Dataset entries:
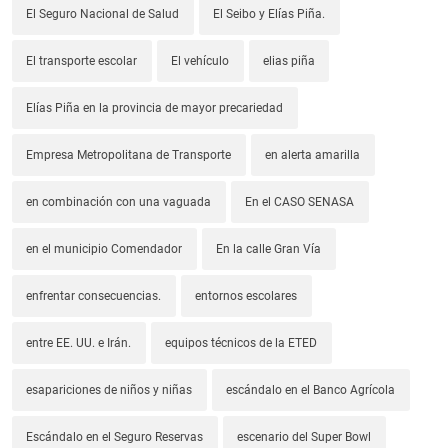
El Seguro Nacional de Salud
El Seibo y Elías Piña.
El transporte escolar
El vehículo
elias piña
Elías Piña en la provincia de mayor precariedad
Empresa Metropolitana de Transporte
en alerta amarilla
en combinación con una vaguada
En el CASO SENASA
en el municipio Comendador
En la calle Gran Vía
enfrentar consecuencias.
entornos escolares
entre EE. UU. e Irán.
equipos técnicos de la ETED
esapariciones de niños y niñas
escándalo en el Banco Agrícola
Escándalo en el Seguro Reservas
escenario del Super Bowl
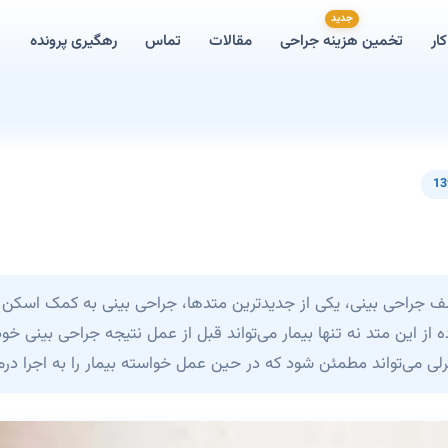
جدید
ار
تخمین هزینه جراحی
مقالات
تماس
رهگیری پرونده
13
لف جراحی بینی، یکی از جدیدترین متدها، جراحی بینی به کمک اسکن
 از این متد نه تنها بیمار می‌تواند قبل از عمل نتیجه جراحی بینی خود
ی می‌تواند مطمئن شود که در حین عمل خواسته بیمار را به اجرا درمی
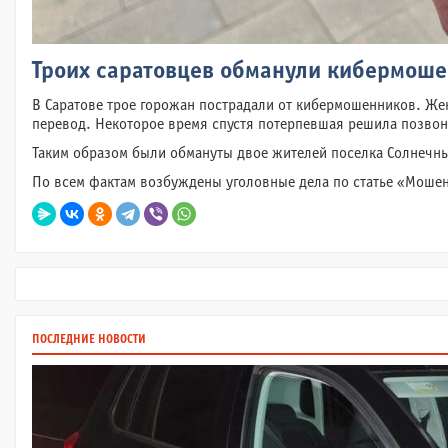
Троих саратовцев обманули кибермоше
В Саратове трое горожан пострадали от кибермошенников. Жен
перевод. Некоторое время спустя потерпевшая решила позвонит
Таким образом были обмануты двое жителей поселка Солнечный
По всем фактам возбуждены уголовные дела по статье «Моше
ПОСЛЕДНИЕ НОВОСТИ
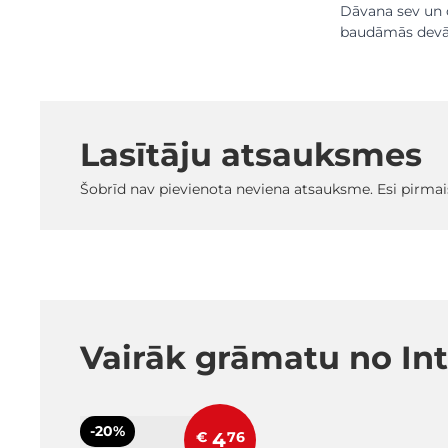
Dāvana sev un c
baudāmās devās 
Lasītāju atsauksmes
Šobrīd nav pievienota neviena atsauksme. Esi pirmai
Vairāk grāmatu no In
-20%
€
4
76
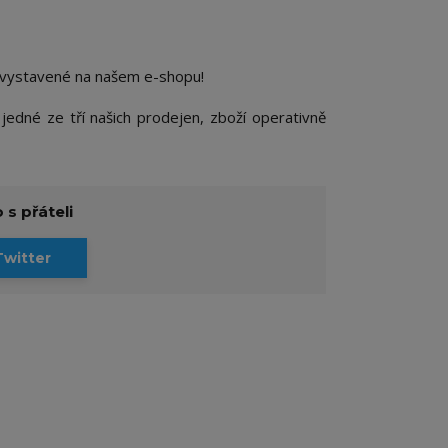
t vystavené na našem e-shopu!
jedné ze tří našich prodejen, zboží operativně
 s přáteli
Twitter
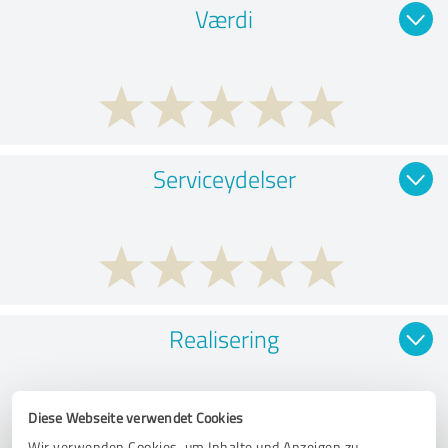
Værdi
Serviceydelser
Realisering
Diese Webseite verwendet Cookies
Wir verwenden Cookies, um Inhalte und Anzeigen zu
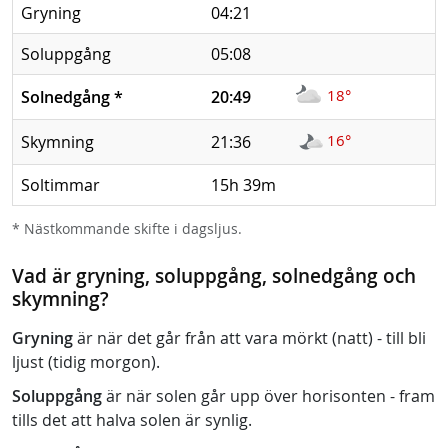
Gryning
04:21
Soluppgång
05:08
18°
Solnedgång
*
20:49
16°
Skymning
21:36
Soltimmar
15h 39m
* Nästkommande skifte i dagsljus.
Vad är gryning, soluppgång, solnedgång och
skymning?
Gryning
är när det går från att vara mörkt (natt) - till bli
ljust (tidig morgon).
Soluppgång
är när solen går upp över horisonten - fram
tills det att halva solen är synlig.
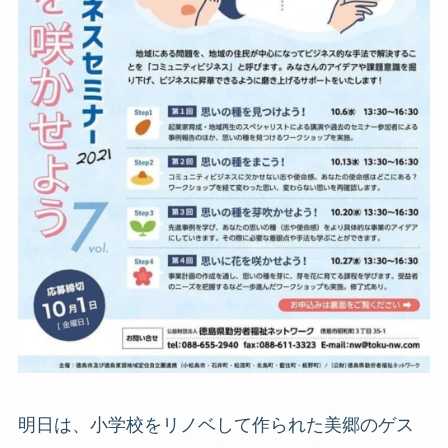
明日は、小学校をリノベして作られた美郷のゲス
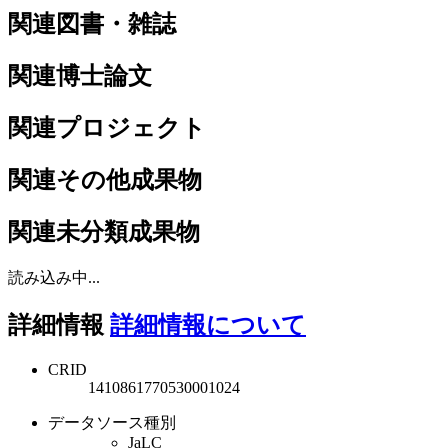
関連図書・雑誌
関連博士論文
関連プロジェクト
関連その他成果物
関連未分類成果物
読み込み中...
詳細情報
詳細情報について
CRID
1410861770530001024
データソース種別
JaLC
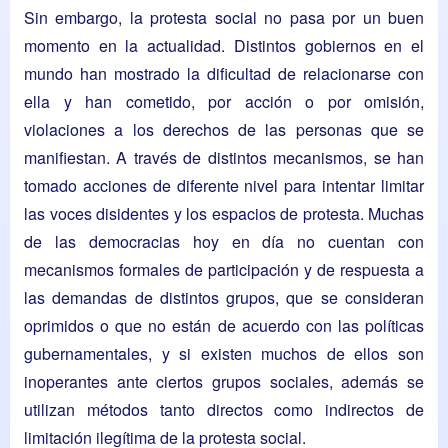
Sin embargo, la protesta social no pasa por un buen
momento en la actualidad. Distintos gobiernos en el
mundo han mostrado la dificultad de relacionarse con
ella y han cometido, por acción o por omisión,
violaciones a los derechos de las personas que se
manifiestan. A través de distintos mecanismos, se han
tomado acciones de diferente nivel para intentar limitar
las voces disidentes y los espacios de protesta. Muchas
de las democracias hoy en día no cuentan con
mecanismos formales de participación y de respuesta a
las demandas de distintos grupos, que se consideran
oprimidos o que no están de acuerdo con las políticas
gubernamentales, y si existen muchos de ellos son
inoperantes ante ciertos grupos sociales, además se
utilizan métodos tanto directos como indirectos de
limitación ilegítima de la protesta social.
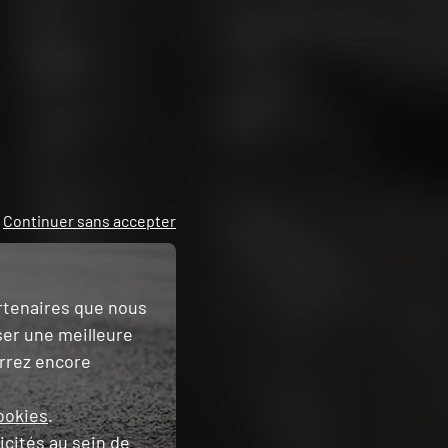
Continuer sans accepter
artenaires que nous
ser une meilleure
urrez encore
ookies
.
icités
au sein de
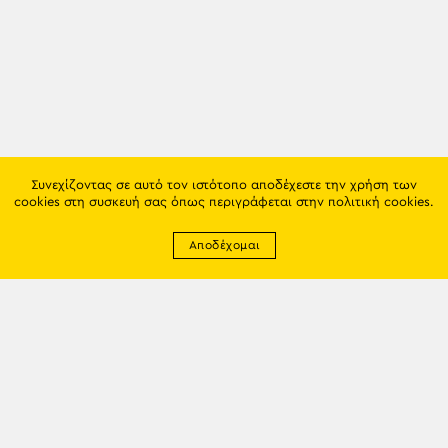
Συνεχίζοντας σε αυτό τον ιστότοπο αποδέχεστε την χρήση των
cookies στη συσκευή σας όπως περιγράφεται στην
πολιτική cookies
.
Αποδέχομαι
Newsletter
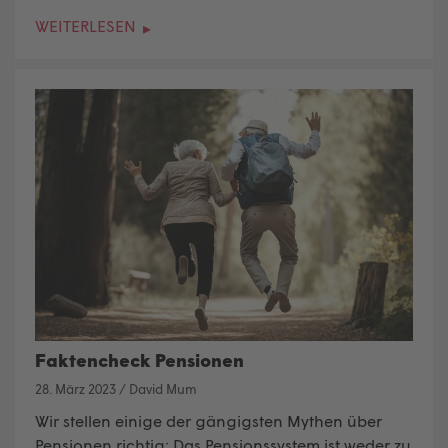
WEITERLESEN
Faktencheck Pensionen
28. März 2023
/
David Mum
Wir stellen einige der gängigsten Mythen über
Pensionen richtig: Das Pensionssystem ist weder zu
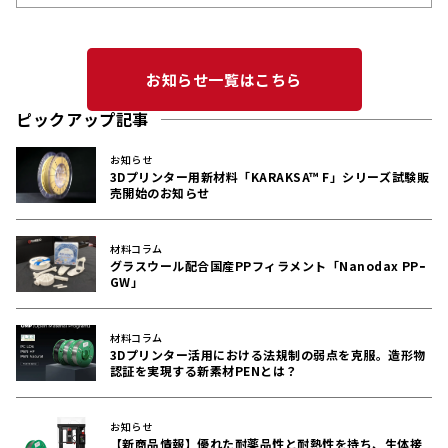
会で実機を初公開します
お知らせ一覧はこちら
ピックアップ記事
お知らせ
3Dプリンター用新材料「KARAKSA™ F」シリーズ試験販
売開始のお知らせ
材料コラム
グラスウール配合国産PPフィラメント「Nanodax PPｰ
GW」
材料コラム
3Dプリンター活用における法規制の弱点を克服。造形物
認証を実現する新素材PENとは？
お知らせ
【新商品情報】優れた耐薬品性と耐熱性を持ち、生体接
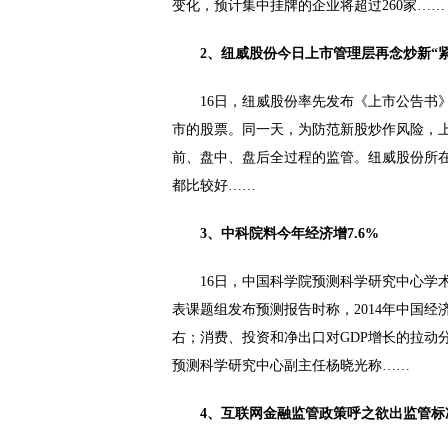
变化，预计集中挂牌的企业将超过260家……
2、纽威股份今日上市管理层再念炒新“紧
16日，纽威股份率先发布《上市公告书》，
市的股票。同一天，为防范新股炒作风险，
前、盘中、盘后全过程的监管。纽威股份所在
都比较好……
3、中科院料今年经济增7.6%
16日，中国科学院预测科学研究中心学术委
表课题组发布预测报告时称，2014年中国经
右；消费、投资和净出口对GDP增长的拉动分别
预测科学研究中心副主任杨晓光称……
4、互联网金融监管政策呼之欲出监管标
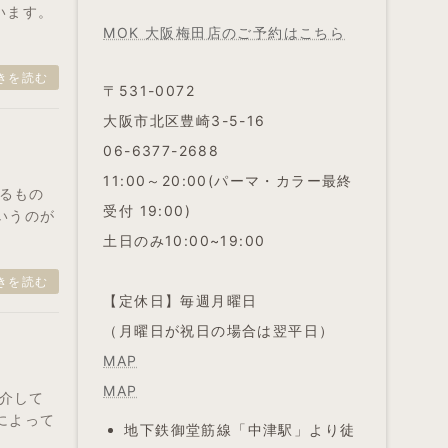
います。
MOK 大阪梅田店のご予約はこちら
きを読む
〒531-0072
大阪市北区豊崎3-5-16
06-6377-2688
11:00～20:00(パーマ・カラー最終
るもの
受付 19:00)
いうのが
土日のみ10:00~19:00
きを読む
【定休日】毎週月曜日
（月曜日が祝日の場合は翌平日）
MAP
MAP
介して
によって
地下鉄御堂筋線「中津駅」より徒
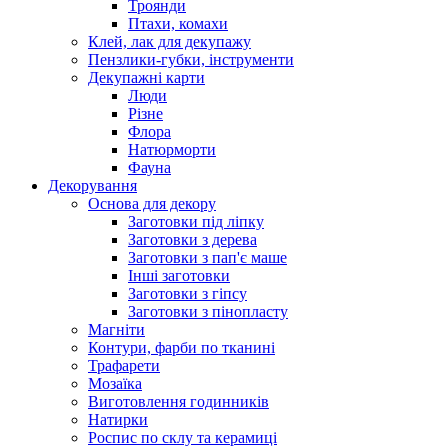
Троянди
Птахи, комахи
Клей, лак для декупажу
Пензлики-губки, інструменти
Декупажні карти
Люди
Різне
Флора
Натюрморти
Фауна
Декорування
Основа для декору
Заготовки під ліпку
Заготовки з дерева
Заготовки з пап'є маше
Інші заготовки
Заготовки з гіпсу
Заготовки з пінопласту
Магніти
Контури, фарби по тканині
Трафарети
Мозаїка
Виготовлення годинників
Натирки
Роспис по склу та керамиці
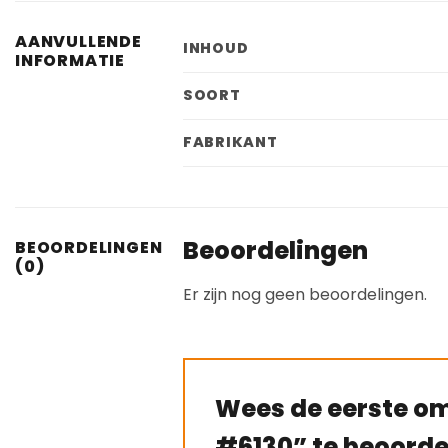
AANVULLENDE
INHOUD
INFORMATIE
SOORT
FABRIKANT
Beoordelingen
BEOORDELINGEN
(0)
Er zijn nog geen beoordelingen.
Wees de eerste o
#6130” te beoorde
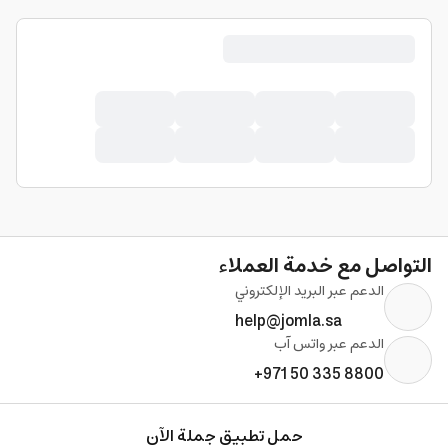
التواصل مع خدمة العملاء
الدعم عبر البريد الإلكتروني
help@jomla.sa
الدعم عبر واتس آب
+971 50 335 8800
حمل تطبيق جملة الآن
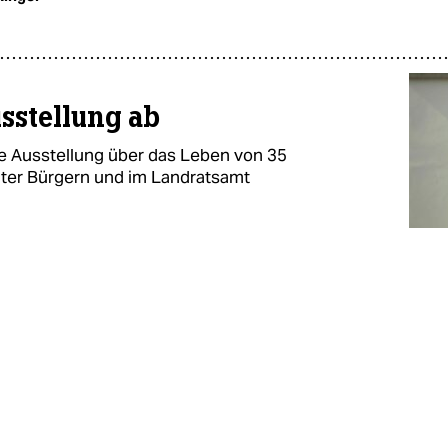
sstellung ab
e Ausstellung über das Leben von 35
nter Bürgern und im Landratsamt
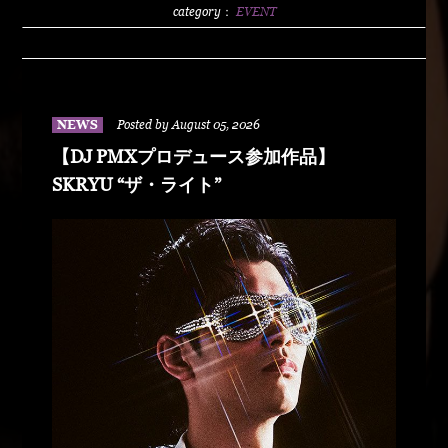
2500/1dLADY'S FREE HOTTS GUEST DJ PMX
category：
EVENT
BLAHRMYDUSTY HUSKYRHYME
BOYAMSPcalimshotFORTUNE DSHU-
ZYASSKOROOOZORADJ BUNTAR-
MANLEXKILLAHSHARKHEDMAO & MAGOODZ
NEWS
Posted by August 05, 2026
【DJ PMXプロデュース参加作品】
SKRYU “ザ・ライト”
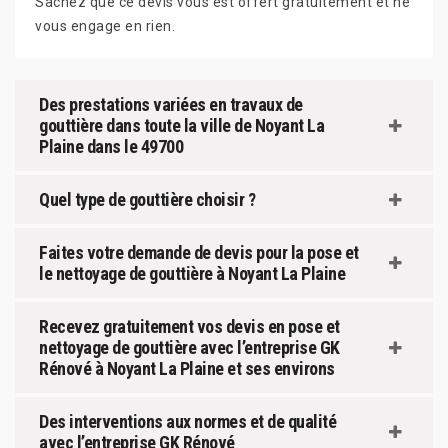
Sachez que ce devis vous est offert gratuitement et ne
vous engage en rien.
Des prestations variées en travaux de
gouttière dans toute la ville de Noyant La
Plaine dans le 49700
Quel type de gouttière choisir ?
Faites votre demande de devis pour la pose et
le nettoyage de gouttière à Noyant La Plaine
Recevez gratuitement vos devis en pose et
nettoyage de gouttière avec l’entreprise GK
Rénové à Noyant La Plaine et ses environs
Des interventions aux normes et de qualité
avec l’entreprise GK Rénové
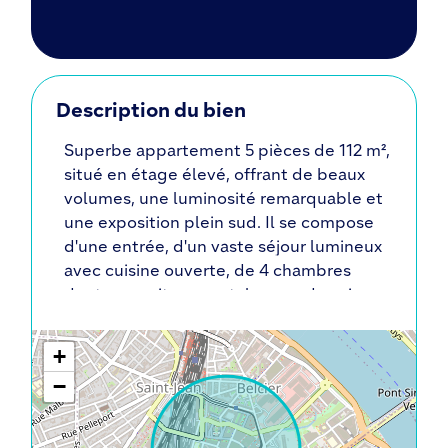
Description du bien
Superbe appartement 5 pièces de 112 m²,
situé en étage élevé, offrant de beaux
volumes, une luminosité remarquable et
une exposition plein sud. Il se compose
d'une entrée, d'un vaste séjour lumineux
avec cuisine ouverte, de 4 chambres
dont une suite parentale avec dressing,
d'une salle de bains, d'une salle d'eau
avec WC, d'un WC indépendant, ainsi
+
que d'une loggia de 17 m². Le quartier
−
offre un excellent confort de vie avec de
nombreux commerces de proximité, des
équipements et lieux de loisirs tels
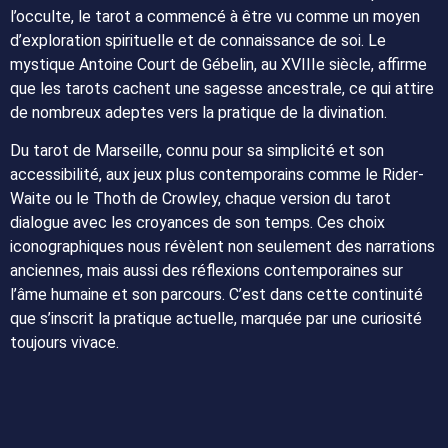
l’occulte, le tarot a commencé à être vu comme un moyen
d’exploration spirituelle et de connaissance de soi. Le
mystique Antoine Court de Gébelin, au XVIIIe siècle, affirme
que les tarots cachent une sagesse ancestrale, ce qui attire
de nombreux adeptes vers la pratique de la divination.
Du tarot de Marseille, connu pour sa simplicité et son
accessibilité, aux jeux plus contemporains comme le Rider-
Waite ou le Thoth de Crowley, chaque version du tarot
dialogue avec les croyances de son temps. Ces choix
iconographiques nous révèlent non seulement des narrations
anciennes, mais aussi des réflexions contemporaines sur
l’âme humaine et son parcours. C’est dans cette continuité
que s’inscrit la pratique actuelle, marquée par une curiosité
toujours vivace.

Task statement — After locating "Faites votre demande de devis pour la pose et" and "d'une salle de bains, d'une salle d'eau" in the records above, return exactly the line holding each one and every line between them; leave out the pictures.

Output below —
Faites votre demande de devis pour la pose et
le nettoyage de gouttière à Noyant La Plaine
Recevez gratuitement vos devis en pose et
nettoyage de gouttière avec l’entreprise GK
Rénové à Noyant La Plaine et ses environs
Des interventions aux normes et de qualité
avec l’entreprise GK Rénové
Description du bien
Superbe appartement 5 pièces de 112 m²,
situé en étage élevé, offrant de beaux
volumes, une luminosité remarquable et
une exposition plein sud. Il se compose
d'une entrée, d'un vaste séjour lumineux
avec cuisine ouverte, de 4 chambres
dont une suite parentale avec dressing,
d'une salle de bains, d'une salle d'eau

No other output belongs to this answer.